The present invention provides a deep learning workflow that automatically detects colony presence and identifies clonality from cellular imaging. As discussed in Example I, the workflow of the present invention integrates multiple convolutional neural networks and, critically, leverages the chronological directionality of the cell culturing process. The system and methodology described herein provides a fully scalable, highly interpretable framework, capable of analyzing industrial data volumes in under an hour using commodity hardware. In some aspects, the present invention standardizes the monoclonalization process, enabling colony selection protocols to be infinitely upscaled while minimizing technical variability.
As such, in another embodiment, the invention provides a non-transitory computer readable medium having instructions for identifying monoclonal or polyclonal cell populations. In various aspects, the non-transitory computer readable medium is electronically coupled to an imaging system.
In some aspects, the instructions provide for generating a set of images via the imaging system of cells being cultured over a duration of time, the set having a plurality of individual images. In some aspects, the individual images are taken in a chronological manner and assigned a chronological timestamp.
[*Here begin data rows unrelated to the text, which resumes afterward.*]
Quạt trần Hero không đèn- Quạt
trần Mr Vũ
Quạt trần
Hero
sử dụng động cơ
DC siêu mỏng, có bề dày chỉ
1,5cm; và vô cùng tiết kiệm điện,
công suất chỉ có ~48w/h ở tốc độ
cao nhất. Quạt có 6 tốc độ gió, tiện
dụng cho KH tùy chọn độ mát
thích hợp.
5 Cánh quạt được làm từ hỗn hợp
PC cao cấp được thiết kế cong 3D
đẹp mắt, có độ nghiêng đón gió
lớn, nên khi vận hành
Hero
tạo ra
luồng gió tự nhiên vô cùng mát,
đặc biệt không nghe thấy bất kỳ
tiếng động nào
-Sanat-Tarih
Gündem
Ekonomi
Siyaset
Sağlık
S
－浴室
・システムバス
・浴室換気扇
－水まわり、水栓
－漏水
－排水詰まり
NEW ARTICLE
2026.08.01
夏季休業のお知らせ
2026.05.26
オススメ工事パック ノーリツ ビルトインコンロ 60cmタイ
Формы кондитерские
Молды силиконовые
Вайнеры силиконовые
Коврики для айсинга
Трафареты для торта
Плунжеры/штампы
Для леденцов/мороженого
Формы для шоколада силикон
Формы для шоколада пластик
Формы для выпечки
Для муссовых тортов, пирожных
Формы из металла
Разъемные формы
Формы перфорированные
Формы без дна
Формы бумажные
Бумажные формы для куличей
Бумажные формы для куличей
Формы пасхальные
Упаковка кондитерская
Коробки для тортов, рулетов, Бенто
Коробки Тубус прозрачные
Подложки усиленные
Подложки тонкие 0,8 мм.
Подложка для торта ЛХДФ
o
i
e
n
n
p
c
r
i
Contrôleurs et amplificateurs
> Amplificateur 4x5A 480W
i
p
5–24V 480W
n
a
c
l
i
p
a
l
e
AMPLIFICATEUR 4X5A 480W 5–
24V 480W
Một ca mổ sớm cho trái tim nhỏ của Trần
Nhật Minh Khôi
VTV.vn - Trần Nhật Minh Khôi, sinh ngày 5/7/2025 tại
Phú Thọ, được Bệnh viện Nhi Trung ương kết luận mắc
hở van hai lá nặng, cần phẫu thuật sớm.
In some aspects, the instructions further provide for processing the set of images in chronological order using one or more CNNs and categorizing the processed set of images based on morphological features of the cells and further classifying the cells as polyclonal or monoclonal based on the categorization.
In related embodiments, the invention further provides a method of determining the clonality of a cell population. The method includes: a) culturing a cell for a duration of time to generate a cell population; and b) analyzing the cell population over the duration of time utilizing an imaging system electronically coupled to a non-transitory computer readable medium of the present invention, thereby determining whether the cell population is monoclonal or polyclonal.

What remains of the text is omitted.